(Data records)
· · · ·

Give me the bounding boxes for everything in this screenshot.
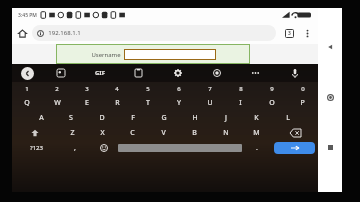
button[interactable]: ?123	[12, 140, 60, 156]
staticText: 5	[146, 85, 150, 93]
button[interactable]: sticker	[42, 64, 80, 82]
button[interactable]: J	[210, 110, 241, 125]
button[interactable]: D	[86, 110, 117, 125]
button[interactable]: mic	[275, 64, 314, 82]
staticText: 8	[239, 85, 243, 93]
button[interactable]: more	[236, 64, 275, 82]
button[interactable]: theme	[197, 64, 236, 82]
button[interactable]: .	[242, 140, 271, 156]
button[interactable]: Q	[12, 95, 42, 110]
button[interactable]: 5	[132, 83, 163, 95]
button[interactable]: 7	[194, 83, 225, 95]
button[interactable]: ,	[60, 140, 89, 156]
button[interactable]: GIF	[80, 64, 119, 82]
button[interactable]: Shift	[12, 125, 57, 140]
button[interactable]: Y	[163, 95, 194, 110]
staticText: K	[254, 113, 259, 123]
button[interactable]: U	[194, 95, 225, 110]
button[interactable]: 0	[287, 83, 318, 95]
staticText: Z	[70, 128, 75, 138]
staticText: 7	[208, 85, 212, 93]
staticText: 9	[270, 85, 274, 93]
button[interactable]: V	[148, 125, 179, 140]
staticText: 1	[25, 85, 29, 93]
staticText: P	[300, 98, 305, 108]
button[interactable]: clipboard	[119, 64, 158, 82]
staticText: W	[54, 98, 61, 108]
button[interactable]: F	[117, 110, 148, 125]
staticText: 3	[288, 30, 291, 37]
button[interactable]: B	[179, 125, 210, 140]
staticText: L	[286, 113, 290, 123]
button[interactable]: Back	[320, 37, 340, 57]
button[interactable]: 8	[225, 83, 256, 95]
staticText: 192.168.1.1	[48, 29, 81, 37]
button[interactable]: C	[117, 125, 148, 140]
button[interactable]: E	[72, 95, 102, 110]
button[interactable]: Back	[12, 64, 42, 82]
staticText: 2	[55, 85, 59, 93]
staticText: R	[115, 98, 120, 108]
staticText: O	[269, 98, 275, 108]
button[interactable]: R	[102, 95, 132, 110]
staticText: X	[100, 128, 105, 138]
button[interactable]: N	[210, 125, 241, 140]
button[interactable]: Emoji	[89, 140, 118, 156]
button[interactable]: 9	[256, 83, 287, 95]
staticText: B	[192, 128, 197, 138]
staticText: S	[69, 113, 73, 123]
staticText: Y	[177, 98, 181, 108]
button[interactable]: Z	[57, 125, 87, 140]
staticText: GIF	[95, 69, 105, 77]
button[interactable]: Tabs	[280, 24, 298, 42]
button[interactable]: 6	[163, 83, 194, 95]
staticText: ,	[74, 143, 76, 153]
staticText: N	[223, 128, 229, 138]
button[interactable]: Home	[12, 23, 32, 43]
button[interactable]: 2	[42, 83, 72, 95]
button[interactable]	[124, 49, 216, 60]
button[interactable]: G	[148, 110, 179, 125]
staticText: D	[99, 113, 105, 123]
button[interactable]: Enter	[274, 142, 315, 154]
button[interactable]: 192.168.1.1	[32, 25, 276, 41]
staticText: 4	[115, 85, 119, 93]
staticText: V	[161, 128, 166, 138]
staticText: M	[253, 128, 260, 138]
staticText: H	[192, 113, 198, 123]
staticText: Q	[24, 98, 30, 108]
button[interactable]: Recents	[320, 137, 340, 157]
button[interactable]: L	[272, 110, 303, 125]
button[interactable]: 1	[12, 83, 42, 95]
button[interactable]: K	[241, 110, 272, 125]
staticText: ?123	[30, 144, 43, 152]
button[interactable]: X	[87, 125, 117, 140]
staticText: 6	[177, 85, 181, 93]
button[interactable]: 3	[72, 83, 102, 95]
button[interactable]: A	[26, 110, 56, 125]
staticText: I	[239, 98, 242, 108]
staticText: C	[130, 128, 135, 138]
staticText: 0	[301, 85, 305, 93]
button[interactable]: settings	[158, 64, 197, 82]
button[interactable]: H	[179, 110, 210, 125]
button[interactable]: Home	[320, 87, 340, 107]
staticText: 3:45 PM	[18, 12, 37, 19]
staticText: U	[207, 98, 213, 108]
staticText: 3	[85, 85, 89, 93]
staticText: A	[39, 113, 44, 123]
button[interactable]: I	[225, 95, 256, 110]
button[interactable]: W	[42, 95, 72, 110]
button[interactable]: Backspace	[272, 125, 318, 140]
button[interactable]: More options	[298, 24, 316, 42]
staticText: J	[225, 113, 227, 123]
staticText: F	[131, 113, 135, 123]
button[interactable]: M	[241, 125, 272, 140]
button[interactable]: P	[287, 95, 318, 110]
button[interactable]: S	[56, 110, 86, 125]
button[interactable]: T	[132, 95, 163, 110]
button[interactable]: O	[256, 95, 287, 110]
button[interactable]: 4	[102, 83, 132, 95]
staticText: G	[161, 113, 167, 123]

· · · ·

*Work request*
Review the entries above and return every line where "Home" appears.

*Task result*
button[interactable]: Home	[12, 23, 32, 43]
button[interactable]: Home	[320, 87, 340, 107]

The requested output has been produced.